The Log and Notebook

As mentioned in the section on the The Main Interface, there is a component at the bottom of the screen called the Log. Tiles can send information to the Log. The Log is also designed to be used more like a full-fledged python notebook.

Furthermore, you can create projects that consist of nothing more than a Notebook of this sort. There are two ways to create one of these Notebook projects. First, from within the Main Interface, you can go to the Project menu and select open-console-as-notebook. This will start a Notebook project using the current contents of the Log.

The second way to create a Notebook project is from the Library manager. Activate the projects pane. Then select New notebook from the Open menu.

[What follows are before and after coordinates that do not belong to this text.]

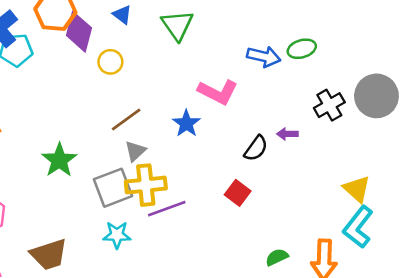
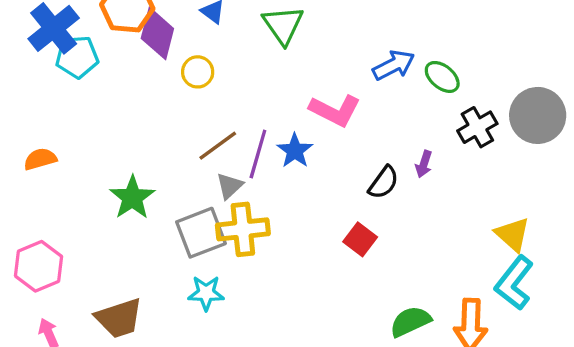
green ellipse: (302, 49) -> (442, 77), moved, turned 56
blue arrow: (264, 57) -> (394, 65), turned -40
purple arrow: (287, 134) -> (424, 164), turned -72
purple line: (167, 209) -> (258, 154), moved, turned -54
green semicircle: (277, 257) -> (410, 321), size x1.4

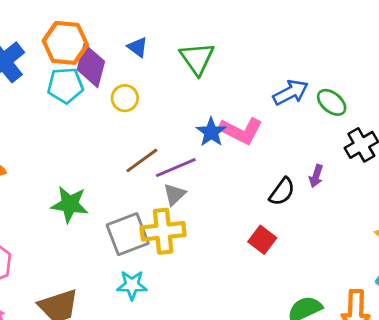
cyan pentagon: (77, 57) -> (65, 85), moved
blue star: (295, 151) -> (211, 132), moved
purple line: (258, 154) -> (176, 168), turned 51
gray triangle: (229, 186) -> (174, 194), moved
green star: (132, 198) -> (70, 204), turned -30

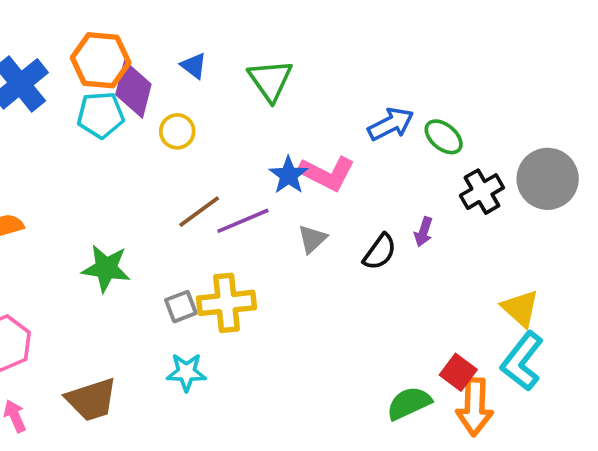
gray triangle: (174, 194) -> (312, 239), moved
gray square: (128, 234) -> (181, 307), size x0.6
red square: (262, 240) -> (458, 372), moved

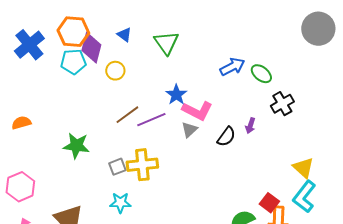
pink L-shape: (327, 173) -> (197, 111), moved
gray circle: (548, 179) -> (318, 29), moved

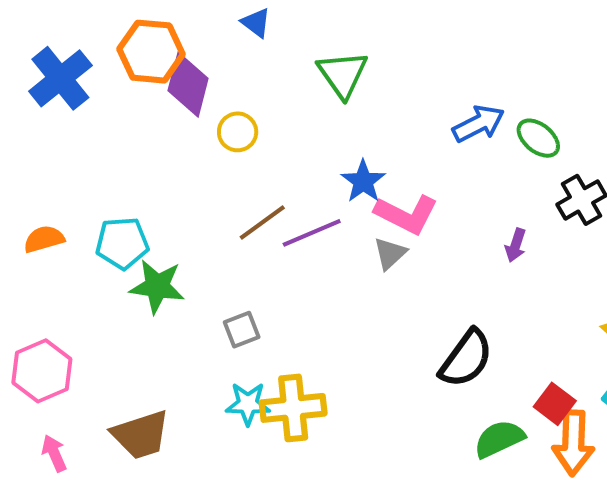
blue triangle: (124, 35) -> (256, 23), moved
cyan pentagon: (73, 62) -> (122, 243), moved
black semicircle: (226, 137) -> (466, 359), moved, size x1.4
yellow cross: (142, 165) -> (293, 408), moved

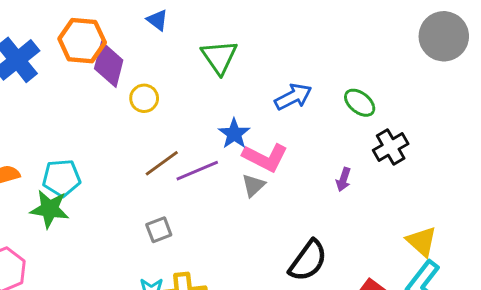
blue arrow: (479, 124) -> (293, 97), moved
green star: (157, 286) -> (50, 209), moved
gray square: (242, 330) -> (159, 230), moved

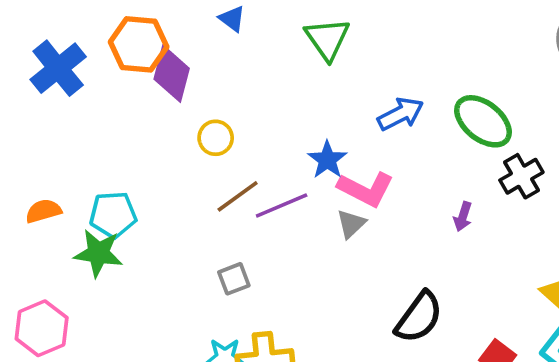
green triangle: (219, 57) -> (327, 39), moved
yellow circle: (144, 98) -> (216, 138), moved
green ellipse: (360, 103) -> (483, 121), size x1.5

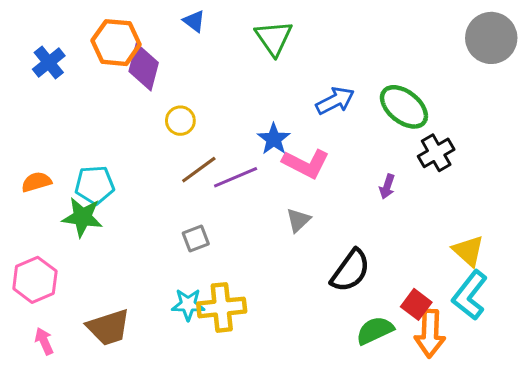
blue cross: (58, 68) -> (49, 62), size x0.7
gray triangle: (351, 224) -> (298, 220), moved

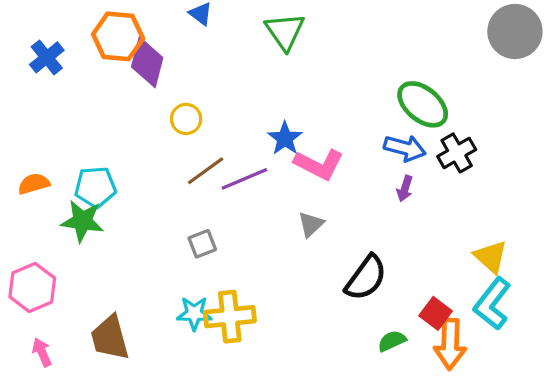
blue arrow: (335, 101) -> (405, 148), moved, turned 42
brown trapezoid: (108, 327) -> (110, 338), turned 93
green semicircle: (375, 330) -> (392, 341), size x0.7

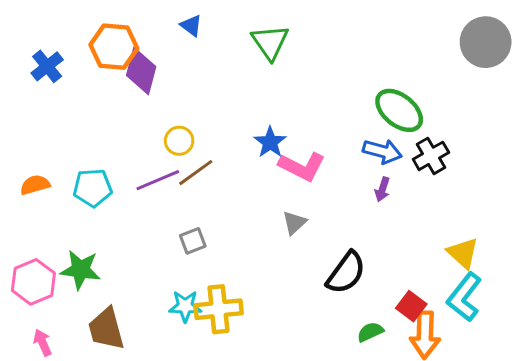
yellow circle: (186, 119) -> (179, 141), moved
purple line: (244, 179) -> (158, 180), moved
green star: (82, 221) -> (80, 270), moved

_images/bpnew_notebook2.png

Logs and Notebooks pretty much work the same way. Below, I’m going to use the word “Notebook,” but all of this will apply in both cases.

Under the hood

In some important ways, the Log and Notebook are tiles. There is a (pretty much) standard tile container associated with a Notebook. Most of the code that you can write in a tile can also be run in a notebook, including all of the commands in the API, both object-oriented and standard.

Tactic notebooks do have some special tricks, however. For example, when you save a standard project or notebook, Tactic attempts to save both the appearance and internal state of the Notebook. I save “attempt” because it’s impossible to do this completely. For example, the internal state associated with a function definition cannot be saved. But Tactic can get pretty close.

Notebook menus

. figure:: images/top_of_log.png

There are a bunch of menus at the top of a Notebook. I think they are mostly self-explanatory, but I’ll mention a few points that might be obvious. First, the edit menu has items that allow you to copy and paste cells within and across projects. They act on any currently selected cells. (You can select multiple cells using shift-click.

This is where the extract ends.